▸ Your instructions
Read through the data, and wherever a line holds the word "Henotic", write that line out.

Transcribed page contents

○ ○ ○ ○ ○

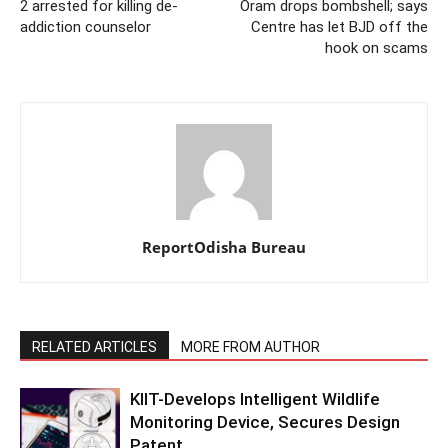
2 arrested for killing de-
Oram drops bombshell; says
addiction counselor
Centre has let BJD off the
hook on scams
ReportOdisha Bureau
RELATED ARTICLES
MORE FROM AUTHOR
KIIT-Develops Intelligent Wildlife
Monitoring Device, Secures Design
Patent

○ ○ ○ ○ ○

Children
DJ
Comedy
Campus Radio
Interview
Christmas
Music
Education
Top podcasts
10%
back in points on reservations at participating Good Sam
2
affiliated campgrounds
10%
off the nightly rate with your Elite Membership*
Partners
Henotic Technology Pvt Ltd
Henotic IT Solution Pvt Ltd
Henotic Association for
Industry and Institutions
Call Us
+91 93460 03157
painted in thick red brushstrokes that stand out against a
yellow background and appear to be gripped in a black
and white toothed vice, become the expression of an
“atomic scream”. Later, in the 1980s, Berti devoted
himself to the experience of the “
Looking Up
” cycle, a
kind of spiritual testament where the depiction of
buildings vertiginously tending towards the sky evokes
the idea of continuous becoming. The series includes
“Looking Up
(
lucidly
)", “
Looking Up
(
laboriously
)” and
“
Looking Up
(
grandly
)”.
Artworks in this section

○ ○ ○ ○ ○

▸ Expected answer
Henotic Technology Pvt Ltd
Henotic IT Solution Pvt Ltd
Henotic Association for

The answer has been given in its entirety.